レティス:所用で席を外した瞬間恩人が大ピンチに陥ってしまったちょっぴり迂闊な神鳥。原作でもちょっとした隙を突かれてゲモンに大事な卵を奪われている。しかしレティスが異変を察知できる距離にいる間は絶対に魔物たちは姿を現さなかったはずなので、誰も待ち伏せに気付けなかった今回の状況においては仕方ないとも言える。

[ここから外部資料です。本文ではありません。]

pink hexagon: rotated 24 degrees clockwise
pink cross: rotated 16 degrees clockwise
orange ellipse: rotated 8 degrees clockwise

配下の魔物たち:ラプソーンに仕える闇の世界の魔物たち。拙いが人語を話すほどの能力があり、全体的なステータスも原種よりも高い。彼らの同輩中の主席がゲモン。ラプソーンがドルマゲスを封印した後、最後の保険としてトラペッタの高台の影に潜ませていた。ラプソーンからの「近づく者は魔物でも人間でも確実に殺せ。ただしレティスには絶対に気取られるな」という命令を遂行すべく、実に数十日もの間影の中でじっと忍び続けていた。

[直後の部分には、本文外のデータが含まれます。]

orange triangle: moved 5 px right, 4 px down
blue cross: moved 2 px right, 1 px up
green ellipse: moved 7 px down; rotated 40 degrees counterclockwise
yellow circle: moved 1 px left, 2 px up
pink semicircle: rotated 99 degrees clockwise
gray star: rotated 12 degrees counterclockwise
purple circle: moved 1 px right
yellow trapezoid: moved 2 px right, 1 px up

ドルマゲス:転生してから何度も死にかけている道化師。レベル7相当しかない肉体でこの戦いを生き延びられたのは間違いなく散っていったセキュサたちとディムの奮闘のおかげである。
ディム:息も絶え絶えな少年。実は敢えて外傷を回復せずに流血させ続けることで毒素を排出するという荒業で猛毒を治療している。
光の天使:正体はよくわからないが、どうやらドルマゲスさんに会いに来た人物らしい。